I believe that “if whatever you’re doing right now was going to get you married, you’d already have a ring on it.”

But I don’t believe that being married is the ultimate way to define a woman’s worth. Or that to be married, you have won some sort of maturity award, having deeply evolved as a human being, partner, woman of the world (there are plenty of married teen mom reality shows to prove that, right?). Apparently, this is what McMillan believes.

I could also go on a bit about taking advice from a woman who has been married three times and divorced three times who claims to be “born knowing how to get married” but apparently has no idea how to make one last and therefore defeats her case from the get-go – in my eyes at least – but I shall abstain. Well, sort of. But my main concern is that she is basically asking women to hide their feelings, downgrade their standards, and never take their own selves into consideration since “the problem is not men, it’s you.” (are we shocked this woman writes for Mad Men?)

Apparently it’s a horrible thing these days to expect men to act like men instead of boys. We should bow to their every video-game playing whim with their inability to string together a coherent expressive thought and penchant for banging us they way they watch men fuck on youporn. Yes, oh yes, just smash into me just like that and I’ll scream in the opposite of orgasmic ecstasy, baby.

Wait. Thing is, I don’t actually know any guys like that. And wait, I don’t actually know any of the ridiculously and unjustly stereotypical women McMillan is describing in her article, either.

The fact of the matter is, woman or man, we are all complicated beings who have chosen to walk a certain path in this lifetime, to learn our own lessons. Any one of us can and do possess traits at one time or another that McMillan refers to. And yes, learning how to love one another – and stay in love with one another – for the messy beings that we all are is probably the single greatest hardship (and achievement) any of us will ever experience. But to lower your standards – as a woman or a man – in order to be married just seems like the most ridiculous concept in the world to me.

Maybe I still wouldn’t be married right now even if I had wanted to be. But I haven’t wanted to be. A huge part of that was about learning to love myself truly, madly. It’s a journey I will continue on for the rest of my life. Yet in learning to love myself more deeply over the last several years, guess what started to happen? Better men began to show up in my life. MEN. Not boys (hence not knowing anyone like what I stereotypically described above).

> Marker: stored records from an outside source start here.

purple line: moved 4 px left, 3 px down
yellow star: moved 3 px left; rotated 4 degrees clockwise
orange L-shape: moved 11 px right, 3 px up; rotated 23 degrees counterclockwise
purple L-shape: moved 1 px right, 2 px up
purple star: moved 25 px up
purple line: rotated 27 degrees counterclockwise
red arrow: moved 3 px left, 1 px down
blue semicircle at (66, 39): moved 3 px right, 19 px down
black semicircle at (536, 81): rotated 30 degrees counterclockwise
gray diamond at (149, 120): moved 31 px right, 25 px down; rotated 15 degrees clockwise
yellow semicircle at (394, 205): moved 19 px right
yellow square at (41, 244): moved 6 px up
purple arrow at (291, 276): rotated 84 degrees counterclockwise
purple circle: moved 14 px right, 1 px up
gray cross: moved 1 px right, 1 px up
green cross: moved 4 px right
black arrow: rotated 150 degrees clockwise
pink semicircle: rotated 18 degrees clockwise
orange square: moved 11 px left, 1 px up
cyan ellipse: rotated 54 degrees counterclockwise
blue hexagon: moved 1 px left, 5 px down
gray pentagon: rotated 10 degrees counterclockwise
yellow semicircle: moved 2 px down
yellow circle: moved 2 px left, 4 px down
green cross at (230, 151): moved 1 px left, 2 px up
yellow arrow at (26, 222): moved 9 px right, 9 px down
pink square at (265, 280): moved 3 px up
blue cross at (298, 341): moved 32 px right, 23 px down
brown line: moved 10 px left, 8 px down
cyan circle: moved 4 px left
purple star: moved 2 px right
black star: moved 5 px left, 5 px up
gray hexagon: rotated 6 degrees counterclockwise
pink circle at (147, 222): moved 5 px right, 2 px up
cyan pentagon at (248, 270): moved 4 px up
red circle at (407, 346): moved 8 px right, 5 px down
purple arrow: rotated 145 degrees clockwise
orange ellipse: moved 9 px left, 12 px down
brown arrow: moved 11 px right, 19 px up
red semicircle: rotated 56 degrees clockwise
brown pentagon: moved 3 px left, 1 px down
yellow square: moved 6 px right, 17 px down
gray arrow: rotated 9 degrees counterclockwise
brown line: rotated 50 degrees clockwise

I wholeheartedly believe we pull towards us what we believe about ourselves, mostly because I watched it happen in my life. When I was working through being loved and accepted by my family, I attracted my 55-year-old boss and my 52-year-old professor. When I was attempting to be all sexified on the outside because I didn’t believe I was good enough on the inside, I attracted a personal trainer who was a liar only out for sex. When I wanted to learn about love but not with the person I was “ultimately” going to be with, I attracted a married man. Now I have a man who embodies all the qualities I’ve been looking for and more. The equation is pretty damn simple when you stop and look at it.

And guess what? I don’t need to be married to him to see my worth both in and out of the relationship.

I don’t agree with McMillan’s approach to getting women to love themselves by telling them they’re being bitchy, selfish, a liar, shallow, and a slut. But I do agree with getting women (and men) to love themselves first, and then they will attract a mate of equal value.

Maybe her article will shock some women into looking at their own negative views of themselves (and shock some women out of the “princess fantasy so universal, it built Disneyland”). But when I think above love, I think about building up, not tearing down.

What do you think about McMillan’s piece?